Problem> From the line with "diese gemeinsam mit" through the line with "verwendet und dann", repeat the entries verbatim, both end lines included, and add nothing.

Data shown>
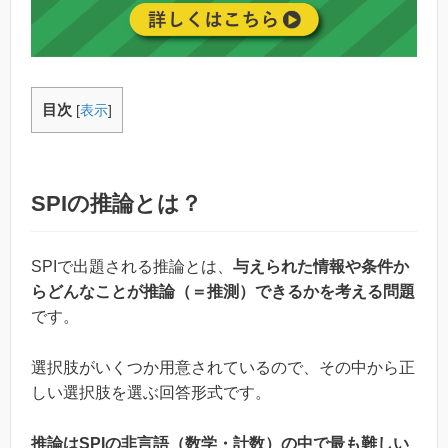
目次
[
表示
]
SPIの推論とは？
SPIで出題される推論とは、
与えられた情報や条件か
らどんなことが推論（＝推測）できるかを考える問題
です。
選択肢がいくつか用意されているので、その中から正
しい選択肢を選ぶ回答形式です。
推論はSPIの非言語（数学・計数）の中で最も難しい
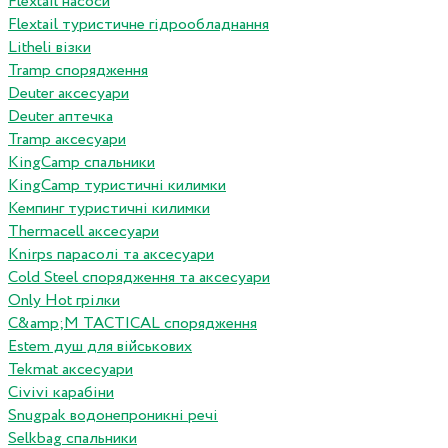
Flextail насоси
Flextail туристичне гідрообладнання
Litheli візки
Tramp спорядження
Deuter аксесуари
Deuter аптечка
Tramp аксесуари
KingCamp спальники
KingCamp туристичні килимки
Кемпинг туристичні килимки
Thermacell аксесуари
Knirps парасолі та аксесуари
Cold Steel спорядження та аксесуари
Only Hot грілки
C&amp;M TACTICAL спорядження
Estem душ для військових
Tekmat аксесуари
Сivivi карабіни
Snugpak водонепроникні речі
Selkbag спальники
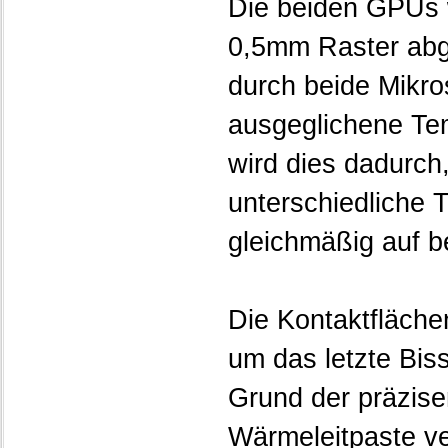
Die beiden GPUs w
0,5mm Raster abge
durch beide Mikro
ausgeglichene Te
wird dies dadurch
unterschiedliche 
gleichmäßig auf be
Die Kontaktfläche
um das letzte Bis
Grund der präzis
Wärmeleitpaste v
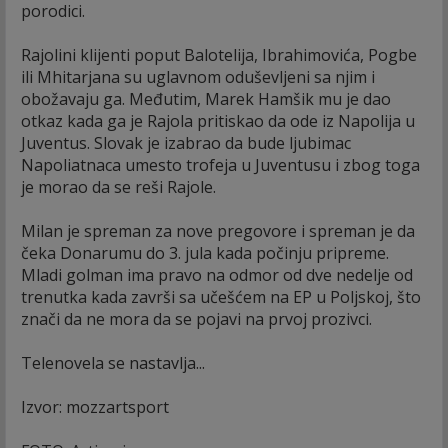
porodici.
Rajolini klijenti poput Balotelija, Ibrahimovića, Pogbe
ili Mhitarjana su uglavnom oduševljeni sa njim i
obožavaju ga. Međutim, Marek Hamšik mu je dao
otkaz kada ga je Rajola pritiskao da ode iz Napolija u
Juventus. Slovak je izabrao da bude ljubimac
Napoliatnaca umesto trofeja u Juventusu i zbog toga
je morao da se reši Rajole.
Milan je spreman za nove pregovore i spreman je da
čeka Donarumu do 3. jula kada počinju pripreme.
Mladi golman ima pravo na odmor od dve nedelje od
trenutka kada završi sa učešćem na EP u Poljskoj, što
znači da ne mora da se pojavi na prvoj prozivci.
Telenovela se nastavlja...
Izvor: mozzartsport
==
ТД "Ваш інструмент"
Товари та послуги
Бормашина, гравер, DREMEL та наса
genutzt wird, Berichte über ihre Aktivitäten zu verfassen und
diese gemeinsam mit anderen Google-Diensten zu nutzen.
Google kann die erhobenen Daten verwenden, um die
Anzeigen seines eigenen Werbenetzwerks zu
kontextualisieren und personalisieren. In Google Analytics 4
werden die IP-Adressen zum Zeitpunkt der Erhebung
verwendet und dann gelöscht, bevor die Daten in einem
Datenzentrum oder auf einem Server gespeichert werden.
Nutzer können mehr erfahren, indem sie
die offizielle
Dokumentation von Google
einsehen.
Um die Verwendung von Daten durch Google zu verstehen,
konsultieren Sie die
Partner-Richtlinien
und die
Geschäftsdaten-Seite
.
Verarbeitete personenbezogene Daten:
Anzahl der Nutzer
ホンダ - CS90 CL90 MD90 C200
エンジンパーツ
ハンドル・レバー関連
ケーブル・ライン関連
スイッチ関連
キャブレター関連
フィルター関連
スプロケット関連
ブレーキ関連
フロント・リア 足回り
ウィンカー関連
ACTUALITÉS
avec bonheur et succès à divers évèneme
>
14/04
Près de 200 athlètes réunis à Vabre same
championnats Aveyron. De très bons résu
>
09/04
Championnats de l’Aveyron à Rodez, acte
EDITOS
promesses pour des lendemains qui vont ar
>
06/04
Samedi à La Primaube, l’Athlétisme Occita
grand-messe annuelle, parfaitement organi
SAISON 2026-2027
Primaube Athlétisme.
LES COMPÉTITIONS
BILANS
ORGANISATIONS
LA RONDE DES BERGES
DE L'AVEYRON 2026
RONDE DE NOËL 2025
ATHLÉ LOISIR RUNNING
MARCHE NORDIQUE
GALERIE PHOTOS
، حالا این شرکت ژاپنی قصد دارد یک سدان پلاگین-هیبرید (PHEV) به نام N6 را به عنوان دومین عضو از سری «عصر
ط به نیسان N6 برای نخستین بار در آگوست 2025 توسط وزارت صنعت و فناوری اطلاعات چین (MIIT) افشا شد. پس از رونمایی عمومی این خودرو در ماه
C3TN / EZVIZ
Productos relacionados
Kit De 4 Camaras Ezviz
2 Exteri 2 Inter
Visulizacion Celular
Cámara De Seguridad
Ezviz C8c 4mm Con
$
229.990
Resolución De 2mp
--
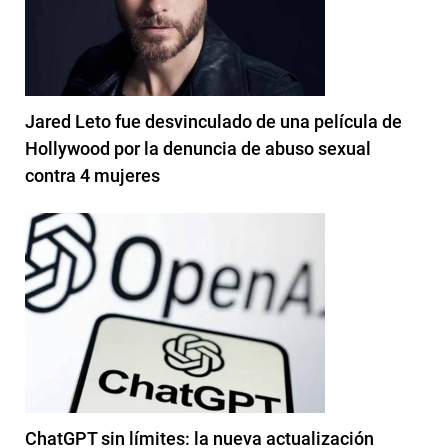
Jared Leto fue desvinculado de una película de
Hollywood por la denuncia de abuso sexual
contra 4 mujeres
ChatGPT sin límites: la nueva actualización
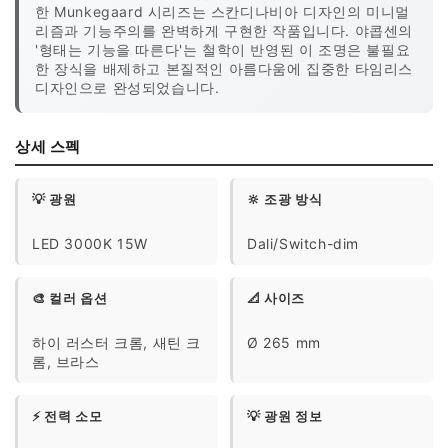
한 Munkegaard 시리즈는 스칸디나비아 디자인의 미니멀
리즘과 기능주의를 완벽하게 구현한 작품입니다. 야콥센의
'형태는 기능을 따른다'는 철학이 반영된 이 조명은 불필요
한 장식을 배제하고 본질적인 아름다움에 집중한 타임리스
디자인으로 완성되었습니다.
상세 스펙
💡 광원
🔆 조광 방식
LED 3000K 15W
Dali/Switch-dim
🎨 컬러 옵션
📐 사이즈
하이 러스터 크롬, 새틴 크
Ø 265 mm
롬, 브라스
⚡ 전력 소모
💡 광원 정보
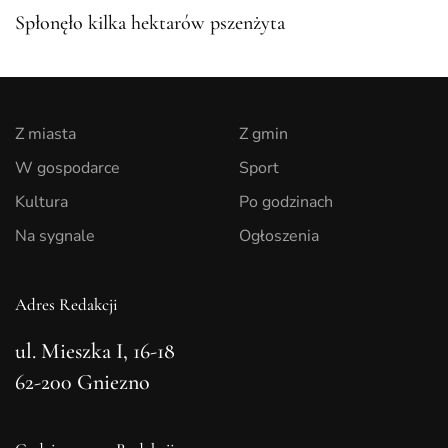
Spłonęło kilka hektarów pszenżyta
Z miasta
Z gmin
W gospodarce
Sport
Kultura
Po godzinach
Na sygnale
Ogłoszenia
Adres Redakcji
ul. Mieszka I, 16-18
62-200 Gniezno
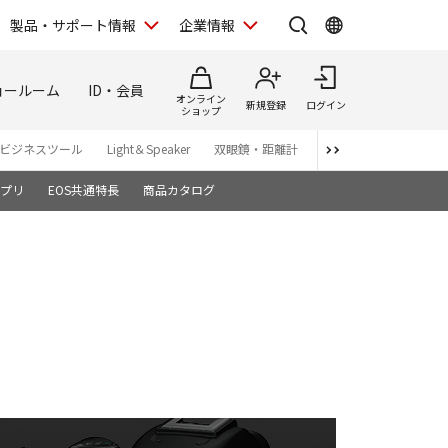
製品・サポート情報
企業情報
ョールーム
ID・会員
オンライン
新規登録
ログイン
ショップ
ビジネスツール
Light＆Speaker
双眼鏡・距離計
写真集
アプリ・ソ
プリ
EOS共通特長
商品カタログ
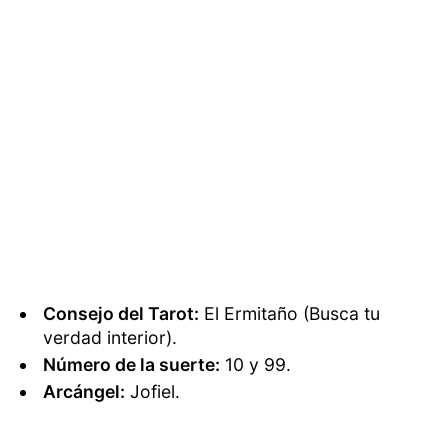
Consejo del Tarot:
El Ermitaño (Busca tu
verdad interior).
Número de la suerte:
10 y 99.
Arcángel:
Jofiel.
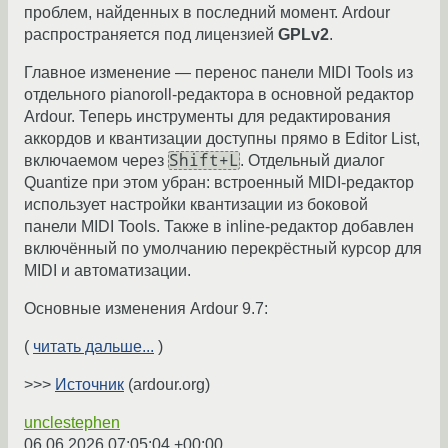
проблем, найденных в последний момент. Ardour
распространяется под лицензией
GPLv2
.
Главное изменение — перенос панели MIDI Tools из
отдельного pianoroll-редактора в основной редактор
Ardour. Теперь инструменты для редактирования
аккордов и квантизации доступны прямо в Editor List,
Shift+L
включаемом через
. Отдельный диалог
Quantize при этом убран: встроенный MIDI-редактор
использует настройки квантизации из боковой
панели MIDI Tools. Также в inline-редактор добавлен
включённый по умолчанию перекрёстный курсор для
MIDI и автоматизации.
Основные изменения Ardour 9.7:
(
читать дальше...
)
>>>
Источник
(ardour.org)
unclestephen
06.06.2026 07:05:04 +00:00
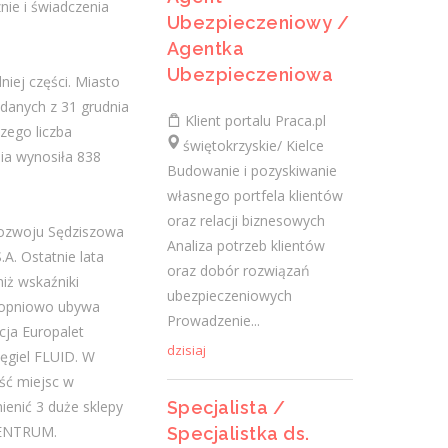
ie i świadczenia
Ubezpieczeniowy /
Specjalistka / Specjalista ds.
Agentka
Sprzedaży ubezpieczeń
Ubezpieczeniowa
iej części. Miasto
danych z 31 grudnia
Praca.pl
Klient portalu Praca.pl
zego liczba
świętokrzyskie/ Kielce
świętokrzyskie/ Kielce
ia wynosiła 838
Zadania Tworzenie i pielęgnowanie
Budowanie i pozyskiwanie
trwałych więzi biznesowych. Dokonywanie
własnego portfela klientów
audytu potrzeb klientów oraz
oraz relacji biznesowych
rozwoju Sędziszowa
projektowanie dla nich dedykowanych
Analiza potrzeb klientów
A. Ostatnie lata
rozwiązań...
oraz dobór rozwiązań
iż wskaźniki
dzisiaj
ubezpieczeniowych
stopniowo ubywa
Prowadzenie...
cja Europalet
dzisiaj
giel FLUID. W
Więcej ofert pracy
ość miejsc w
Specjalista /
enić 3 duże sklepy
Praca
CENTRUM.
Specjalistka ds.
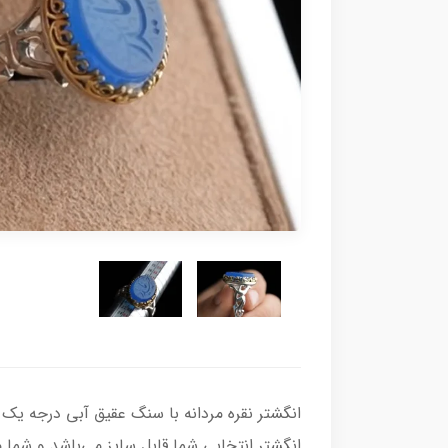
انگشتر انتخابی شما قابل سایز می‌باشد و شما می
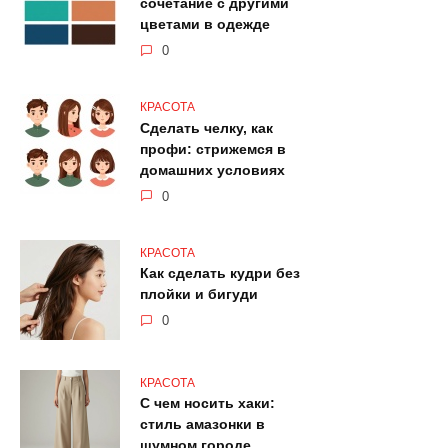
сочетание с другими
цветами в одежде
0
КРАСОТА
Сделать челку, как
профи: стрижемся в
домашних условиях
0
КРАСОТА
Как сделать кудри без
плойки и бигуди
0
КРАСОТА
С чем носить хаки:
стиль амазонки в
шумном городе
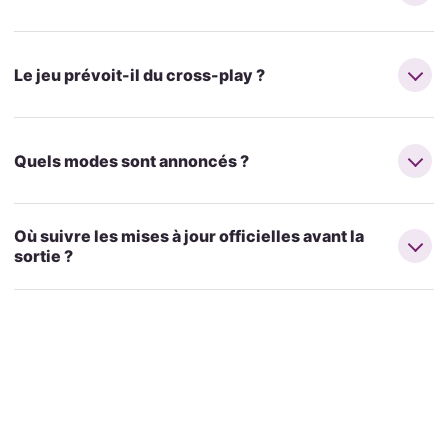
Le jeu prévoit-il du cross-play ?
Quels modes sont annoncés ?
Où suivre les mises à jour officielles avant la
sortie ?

Result>
diese gemeinsam mit anderen Google-Diensten zu nutzen.
Google kann die erhobenen Daten verwenden, um die
Anzeigen seines eigenen Werbenetzwerks zu
kontextualisieren und personalisieren. In Google Analytics 4
werden die IP-Adressen zum Zeitpunkt der Erhebung
verwendet und dann gelöscht, bevor die Daten in einem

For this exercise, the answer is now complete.